Штепутат берет ключ и еще раз входит в дом. Не надолго. Вытаскивает из ночного столика маленький пистолет. Возвращается к повозке с бутылкой в руках: мирный ром для окончательной победы. Задвигает бутылку под козлы. Так, еще что-нибудь?

Нет, ничего. Штепутат щелкает кнутом. Илька и Заяц налегают на постромки. Скрипит снег. Штепутат не оборачивается. Мазур Хайнрих тоже. Он сидит рядом со Штепутатом на козлах, трубка его погасла. Думает о своих мазурах.

– Ты там не мерзнешь, Германка? – спрашивает Марта, сидящая в глубине повозки.

Нет, он не мерзнет.

Каменщик Зайдлер на самом деле вывесил из чердачного окна красный флаг. Штепутат видит это мельком. Да видит ли? Ему это довольно безразлично.

Внизу, у въезда в поместье, повозки собираются одна за другой. Ну, поехали! Колонна трогается. Мимо домов работников к кузнице. Штепутат в конце каравана. А можно ли вообще проехать по проселочной дороге на Скандлак? Да, в поместье возили на санях хворост из леса и дорогу укатали плотно.

Как пышет белый пар из конских ноздрей!

Герман лежит на животе и смотрит через свой глазок назад. Он выезжает из Йокенен последним, видит, как серые дома медленно опускаются в белое снежное поле. Дренгфурт все еще горит.

– Мы последние, – заметил Хайнрих. – После нас никого нет. Из Колькайма все уже давно уехали и из Скандлака.

Ехали через пустые деревни, в которых не залаяла ни одна собака и ни в одном доме не горел свет. Эта тишина! Ни выстрела, ни грома пушек. На заметенных снегом деревенских улицах ни одного человека, с которым можно было бы поздороваться.
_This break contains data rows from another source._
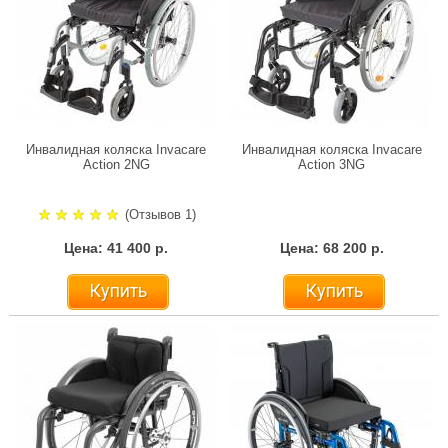
Инвалидная коляска Invacare
Инвалидная коляска Invacare
Action 2NG
Action 3NG
(Отзывов 1)
Цена: 41 400 р.
Цена: 68 200 р.
Купить
Купить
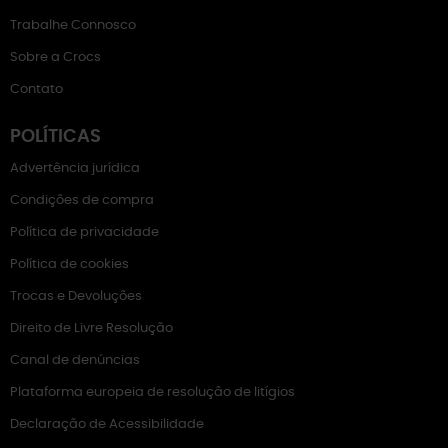
Trabalhe Connosco
Sobre a Crocs
Contato
POLÍTICAS
Advertência jurídica
Condições de compra
Política de privacidade
Política de cookies
Trocas e Devoluções
Direito de Livre Resolução
Canal de denúncias
Plataforma europeia de resolução de litígios
Declaração de Acessibilidade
Приятным оживлением среди этой пустыни были коровы на скотном дворе поместья Скандлак. Они стояли в снегу и мычали. В Йокенен в это время была бы дойка. Потом сумеречный час, пора зажигать керосиновые лампы.

Стало темнеть. Они пересекли Скандлакский лес, проехали мимо засыпанных снегом елок, похожих на затаившихся снайперов. "Почему мы просто не едем в лес?" – думал Герман. Вырыть землянку и там переждать конец света. Что хорошего в этом длинном караване, который один-единственный самолет может разнести в клочья из своего бортового оружия? В таких случаях разве не нужно уходить из толпы, пробиваться в одиночку?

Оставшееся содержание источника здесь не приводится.